L’anamopatologa ha tenuto, inoltre, a precisare che la ferita sulla testa di Serena è compatibile con il buco trovato su una delle porte dell’abitazione del Comandante Franco Mottola, nella caserma dei carabinieri di Arce, che invece ha sempre negato il suo coinvolgimento.
Cosa è successo il primo giugno 2001?
Il primo giugno 2001 Serena Mollicone scomparve da Arce in provincia di Frosinone, dopo aver finito di svolgere alcune commissioni nel suo paese.
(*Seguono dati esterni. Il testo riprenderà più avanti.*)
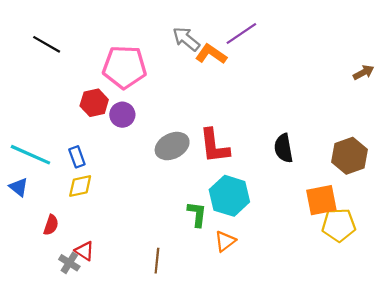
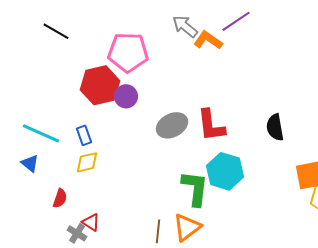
red hexagon: (94, 103) -> (100, 85), size x1.5
green L-shape: (197, 214) -> (195, 188), size x1.5
orange triangle: (225, 241) -> (187, 227), moved, size x1.4

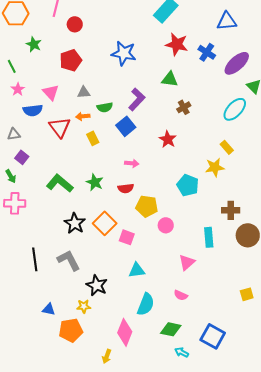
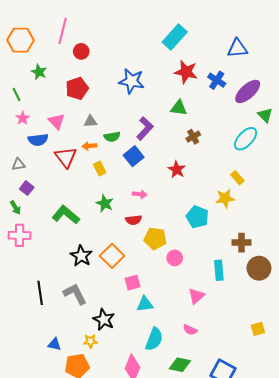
green star: (95, 182) -> (105, 203), moved
pink square: (127, 237) -> (133, 283), moved, turned -35

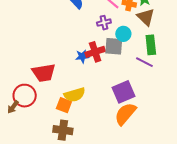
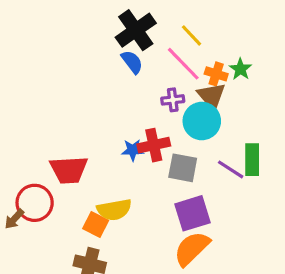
brown triangle: (146, 17) -> (211, 96), moved
cyan circle: (123, 34) -> (202, 121), size x1.5
green rectangle: (151, 45) -> (252, 160), moved
gray square: (114, 46) -> (183, 168), moved

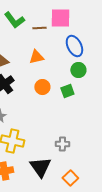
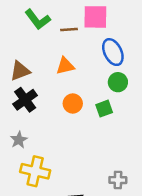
gray cross: (62, 144) -> (118, 180), moved

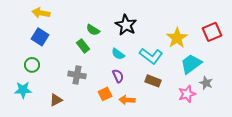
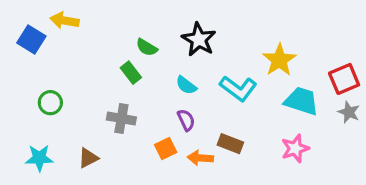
red square: (212, 32) -> (344, 79), moved
blue square: (40, 37) -> (31, 39), moved
cyan trapezoid: (191, 64) -> (301, 101), turned 55
brown rectangle: (153, 81) -> (230, 144), moved
gray star: (206, 83) -> (349, 112), moved
cyan star: (23, 90) -> (39, 158), moved

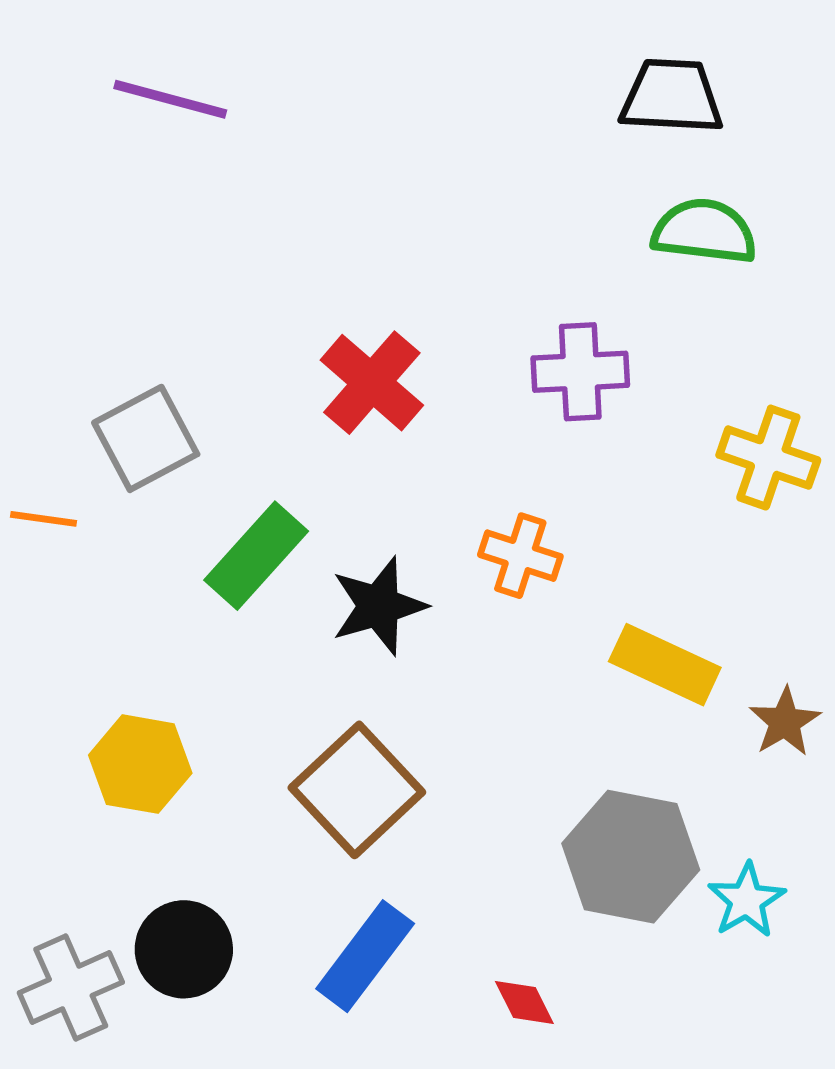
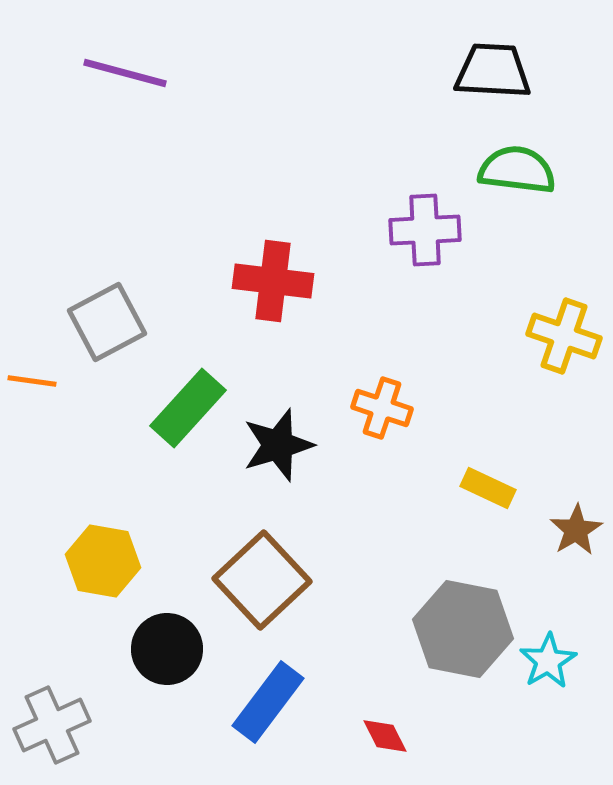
purple cross: (580, 372) -> (425, 230), moved
red cross: (372, 383) -> (273, 281), turned -34
yellow rectangle: (665, 665) -> (488, 488), size x0.7
black circle: (184, 949) -> (167, 649), moved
Sono inutili le ricerche, che portano al ritrovamento del suo cadavere due giorni dopo nel boschetto di Fonte Cupa ad Anitrella, ad otto chilometri da Arce.
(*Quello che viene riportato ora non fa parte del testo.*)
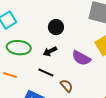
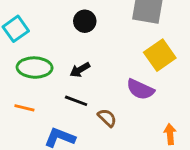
black circle: (56, 27) -> (85, 21), moved
purple semicircle: (81, 58) -> (140, 89), moved

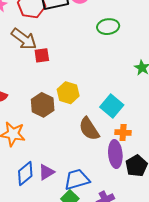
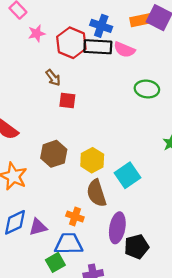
brown arrow: (24, 39) -> (53, 78), size x0.6
yellow hexagon: (68, 93) -> (92, 160), moved
orange cross: (123, 133) -> (75, 216), moved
Il corpo era adagiato in posizione supina in mezzo alcuni arbusti, coperti da rami e foglie e nascosto dietro un contenitore metallico abbandonato. La testa presentava una vistosa ferita ed era chiusa in un sacchetto di platica con del nastro adesivo su bocca e naso. Le mani e i piedi erano legati con il fil di ferro. Un ritrovamento raccapricciante in una zona boschiva che già il giorno prima era stata ispezionata da una squadra di carabinieri di Arce che non notarono il corpo.
Inizialmente le indagini non sembravano portare da nessuna parte, finché non venne arrestato Carmine Belli, un carrozziere di Arce, che poi si rivelerà estraneo agli eventi. Nel 2008 però il Brigadiere Santino Luzzi confessa di aver visto Serena entrare nella caserma di Arce e non uscire più. L’uomo dopo pochi giorni si suiciderà.
Grazie alla sua dichiarazione, però, gli inquirenti scopriranno un buco sulla porta della caserma che sembra coincidere con la ferita sul cranio di Serena. Vengono accusati Franco Mottola, ex comandante della stazione dei carabinieri di Arce, suo figlio Marco e sua moglie Anna Maria, accusati di aver partecipato all’omicidio. In aggiunta sono accusati di favoreggiamento i carabinieri Francesco Suprano e Vincenzo Quatrale, quest’ultimo anche accusato di aver istigato Santino Luzzi al suicidio.
Le accuse però non portano a nulla e i cinque accusati vengono dichiarati innocenti in primo e secondo grado. Rimane ora la speranza della Corte d’Appello, a cui spetta fare chiarezza.